🤖 AI Summary
Accurately decoding speech from non-invasive magnetoencephalography (MEG) signals—particularly distinguishing between speech and silence intervals—remains a significant challenge. This work proposes a novel two-stage framework that first employs contrastive learning to retrieve semantically aligned audio segments from a large-scale speech corpus (LibriVox) based on MEG inputs, and then generates a binary speech/silence sequence from the retrieved segment. By circumventing conventional end-to-end speech reconstruction and introducing external large-scale audio retrieval into neural decoding for the first time, the method achieves substantial performance gains. It secured first place in the LibriBrain 2025 Speech Detection Challenge’s extended track with an F1-score of 0.962.
📝 Abstract
Decoding speech from non-invasive brain signals is challenging. For the LibriBrain 2025 Speech Detection task, we propose a novel two-step framework that bypasses direct reconstruction.

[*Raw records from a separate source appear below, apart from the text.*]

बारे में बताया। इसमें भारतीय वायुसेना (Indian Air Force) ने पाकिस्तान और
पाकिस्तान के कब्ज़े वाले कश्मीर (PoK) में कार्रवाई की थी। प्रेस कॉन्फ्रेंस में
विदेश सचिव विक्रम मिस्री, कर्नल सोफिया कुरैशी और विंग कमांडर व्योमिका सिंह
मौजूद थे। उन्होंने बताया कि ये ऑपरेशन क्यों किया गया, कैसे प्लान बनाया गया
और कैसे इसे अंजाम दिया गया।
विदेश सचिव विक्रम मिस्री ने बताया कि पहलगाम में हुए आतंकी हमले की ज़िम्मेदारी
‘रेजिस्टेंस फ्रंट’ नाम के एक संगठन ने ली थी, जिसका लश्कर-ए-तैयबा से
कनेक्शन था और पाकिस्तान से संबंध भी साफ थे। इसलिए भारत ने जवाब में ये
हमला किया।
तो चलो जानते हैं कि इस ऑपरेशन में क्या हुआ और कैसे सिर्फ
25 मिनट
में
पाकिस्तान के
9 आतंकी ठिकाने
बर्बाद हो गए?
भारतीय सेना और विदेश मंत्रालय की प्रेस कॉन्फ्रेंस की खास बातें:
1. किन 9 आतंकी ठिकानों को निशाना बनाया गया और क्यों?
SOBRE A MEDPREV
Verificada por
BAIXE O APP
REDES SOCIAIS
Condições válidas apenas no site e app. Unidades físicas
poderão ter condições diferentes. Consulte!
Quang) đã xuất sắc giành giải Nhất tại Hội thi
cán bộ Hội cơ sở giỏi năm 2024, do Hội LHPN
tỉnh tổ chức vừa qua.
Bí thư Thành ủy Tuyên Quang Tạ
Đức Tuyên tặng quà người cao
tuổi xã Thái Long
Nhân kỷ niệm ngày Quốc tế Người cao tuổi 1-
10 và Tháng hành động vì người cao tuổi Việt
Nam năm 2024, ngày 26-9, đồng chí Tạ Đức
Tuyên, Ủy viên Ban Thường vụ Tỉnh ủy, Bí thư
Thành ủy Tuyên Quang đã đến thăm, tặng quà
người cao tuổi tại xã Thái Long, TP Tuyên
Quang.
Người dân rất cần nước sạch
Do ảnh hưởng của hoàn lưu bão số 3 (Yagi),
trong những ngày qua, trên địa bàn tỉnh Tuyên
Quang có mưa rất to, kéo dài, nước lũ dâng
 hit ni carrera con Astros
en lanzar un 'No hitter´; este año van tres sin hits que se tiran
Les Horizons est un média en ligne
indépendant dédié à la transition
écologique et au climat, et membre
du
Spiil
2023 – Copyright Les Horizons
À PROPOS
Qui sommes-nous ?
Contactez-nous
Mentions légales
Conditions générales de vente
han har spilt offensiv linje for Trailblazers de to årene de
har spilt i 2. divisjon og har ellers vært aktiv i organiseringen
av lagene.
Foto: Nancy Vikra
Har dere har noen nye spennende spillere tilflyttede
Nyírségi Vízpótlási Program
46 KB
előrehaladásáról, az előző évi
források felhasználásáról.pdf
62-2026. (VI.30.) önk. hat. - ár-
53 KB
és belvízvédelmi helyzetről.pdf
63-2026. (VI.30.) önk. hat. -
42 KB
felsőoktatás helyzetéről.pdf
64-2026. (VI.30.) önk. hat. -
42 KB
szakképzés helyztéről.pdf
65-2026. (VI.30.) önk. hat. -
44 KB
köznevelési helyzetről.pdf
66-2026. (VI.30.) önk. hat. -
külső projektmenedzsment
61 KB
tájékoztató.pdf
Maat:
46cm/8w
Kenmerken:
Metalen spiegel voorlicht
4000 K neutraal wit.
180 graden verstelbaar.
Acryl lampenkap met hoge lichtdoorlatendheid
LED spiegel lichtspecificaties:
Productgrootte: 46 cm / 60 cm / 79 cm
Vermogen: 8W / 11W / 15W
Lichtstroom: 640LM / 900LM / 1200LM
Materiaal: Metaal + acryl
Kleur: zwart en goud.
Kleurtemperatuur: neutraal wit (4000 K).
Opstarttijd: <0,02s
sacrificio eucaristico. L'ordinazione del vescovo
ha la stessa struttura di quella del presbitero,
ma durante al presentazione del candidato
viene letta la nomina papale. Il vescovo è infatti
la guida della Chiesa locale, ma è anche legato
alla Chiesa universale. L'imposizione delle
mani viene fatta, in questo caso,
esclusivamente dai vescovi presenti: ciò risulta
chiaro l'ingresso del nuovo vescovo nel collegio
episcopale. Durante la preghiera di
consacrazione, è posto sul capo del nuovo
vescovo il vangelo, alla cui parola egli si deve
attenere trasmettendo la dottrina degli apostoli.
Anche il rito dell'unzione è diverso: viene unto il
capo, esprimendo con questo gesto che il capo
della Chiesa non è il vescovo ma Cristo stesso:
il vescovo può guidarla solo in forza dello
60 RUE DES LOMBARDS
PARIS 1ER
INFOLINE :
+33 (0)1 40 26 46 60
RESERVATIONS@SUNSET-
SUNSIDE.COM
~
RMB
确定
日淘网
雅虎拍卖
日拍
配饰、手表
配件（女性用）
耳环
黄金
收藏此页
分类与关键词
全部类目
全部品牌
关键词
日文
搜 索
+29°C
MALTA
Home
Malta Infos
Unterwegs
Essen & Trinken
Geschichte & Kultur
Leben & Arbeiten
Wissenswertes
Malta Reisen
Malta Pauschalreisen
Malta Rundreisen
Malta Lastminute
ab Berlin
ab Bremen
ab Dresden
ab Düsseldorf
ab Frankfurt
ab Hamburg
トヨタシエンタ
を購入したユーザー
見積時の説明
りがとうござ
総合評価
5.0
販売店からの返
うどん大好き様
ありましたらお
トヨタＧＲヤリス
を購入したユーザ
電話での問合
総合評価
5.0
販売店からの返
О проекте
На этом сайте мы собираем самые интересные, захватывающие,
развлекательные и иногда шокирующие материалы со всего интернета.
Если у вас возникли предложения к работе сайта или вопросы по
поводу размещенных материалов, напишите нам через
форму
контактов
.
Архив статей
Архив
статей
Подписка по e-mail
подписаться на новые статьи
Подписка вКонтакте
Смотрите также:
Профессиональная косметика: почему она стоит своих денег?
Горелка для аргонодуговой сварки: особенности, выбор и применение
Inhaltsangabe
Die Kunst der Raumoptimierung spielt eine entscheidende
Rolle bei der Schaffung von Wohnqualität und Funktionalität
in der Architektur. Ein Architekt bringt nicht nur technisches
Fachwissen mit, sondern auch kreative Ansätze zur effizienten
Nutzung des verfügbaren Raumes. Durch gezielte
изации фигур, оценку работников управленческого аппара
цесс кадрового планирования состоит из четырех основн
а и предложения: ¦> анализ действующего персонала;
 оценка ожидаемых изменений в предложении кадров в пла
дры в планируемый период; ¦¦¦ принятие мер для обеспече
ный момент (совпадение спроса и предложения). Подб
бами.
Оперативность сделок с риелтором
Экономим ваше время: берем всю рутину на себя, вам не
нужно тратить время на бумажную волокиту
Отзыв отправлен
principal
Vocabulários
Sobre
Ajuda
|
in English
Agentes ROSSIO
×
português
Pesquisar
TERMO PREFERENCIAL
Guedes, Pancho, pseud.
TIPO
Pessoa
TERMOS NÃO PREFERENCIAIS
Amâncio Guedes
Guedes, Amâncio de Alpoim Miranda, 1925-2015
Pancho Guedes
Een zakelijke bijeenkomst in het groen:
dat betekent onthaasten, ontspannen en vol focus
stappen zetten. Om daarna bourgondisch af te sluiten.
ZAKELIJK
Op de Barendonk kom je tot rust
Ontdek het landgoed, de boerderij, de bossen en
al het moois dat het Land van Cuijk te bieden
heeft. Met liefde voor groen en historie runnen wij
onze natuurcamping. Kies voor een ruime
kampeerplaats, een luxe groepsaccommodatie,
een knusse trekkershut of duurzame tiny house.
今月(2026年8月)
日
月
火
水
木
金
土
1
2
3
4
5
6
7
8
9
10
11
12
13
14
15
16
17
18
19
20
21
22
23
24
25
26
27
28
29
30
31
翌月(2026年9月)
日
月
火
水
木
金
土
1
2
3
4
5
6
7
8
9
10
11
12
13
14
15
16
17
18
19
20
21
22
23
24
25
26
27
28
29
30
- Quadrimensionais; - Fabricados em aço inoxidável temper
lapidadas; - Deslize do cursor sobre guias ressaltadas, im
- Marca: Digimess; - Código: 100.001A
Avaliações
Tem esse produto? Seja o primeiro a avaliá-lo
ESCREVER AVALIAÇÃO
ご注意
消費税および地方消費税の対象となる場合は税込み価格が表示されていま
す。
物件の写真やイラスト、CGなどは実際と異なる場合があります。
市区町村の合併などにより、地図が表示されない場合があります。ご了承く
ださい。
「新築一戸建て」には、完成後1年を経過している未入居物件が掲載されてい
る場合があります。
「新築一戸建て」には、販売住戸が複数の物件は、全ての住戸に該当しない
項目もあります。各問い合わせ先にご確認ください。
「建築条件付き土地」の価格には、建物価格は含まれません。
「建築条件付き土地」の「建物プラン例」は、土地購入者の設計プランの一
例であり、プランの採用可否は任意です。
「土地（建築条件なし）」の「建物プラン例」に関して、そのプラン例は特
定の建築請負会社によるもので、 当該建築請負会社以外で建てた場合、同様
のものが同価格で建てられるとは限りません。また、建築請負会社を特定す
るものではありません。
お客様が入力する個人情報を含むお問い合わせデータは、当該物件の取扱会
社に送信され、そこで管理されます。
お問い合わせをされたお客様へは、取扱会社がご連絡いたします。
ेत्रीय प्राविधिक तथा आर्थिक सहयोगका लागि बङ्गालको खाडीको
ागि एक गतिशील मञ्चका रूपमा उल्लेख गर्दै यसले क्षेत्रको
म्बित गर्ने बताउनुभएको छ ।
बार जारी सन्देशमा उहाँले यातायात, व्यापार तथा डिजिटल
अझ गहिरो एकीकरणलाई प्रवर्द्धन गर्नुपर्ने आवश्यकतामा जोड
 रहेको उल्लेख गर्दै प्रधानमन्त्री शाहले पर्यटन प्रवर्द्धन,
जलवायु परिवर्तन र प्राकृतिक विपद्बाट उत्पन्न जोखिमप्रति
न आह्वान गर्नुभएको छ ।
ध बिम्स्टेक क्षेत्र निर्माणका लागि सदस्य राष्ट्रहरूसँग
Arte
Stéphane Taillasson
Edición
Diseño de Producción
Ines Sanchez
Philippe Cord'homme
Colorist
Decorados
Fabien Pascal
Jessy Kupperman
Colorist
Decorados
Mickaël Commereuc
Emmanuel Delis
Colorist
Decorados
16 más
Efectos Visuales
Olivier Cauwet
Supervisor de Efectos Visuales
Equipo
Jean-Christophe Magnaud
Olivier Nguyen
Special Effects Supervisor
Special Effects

First, a contrastive learning model retrieves the matching speech segment for the given test MEG from a large-scale audio library (LibriVox). Second, a speech detection model generates the binary silence/speech sequence directly from this retrieved audio. With this approach, our team Sherlock Holmes achieved first place in the extended track (F1-score: 0.962), demonstrating that leveraging external audio databases is a highly effective strategy.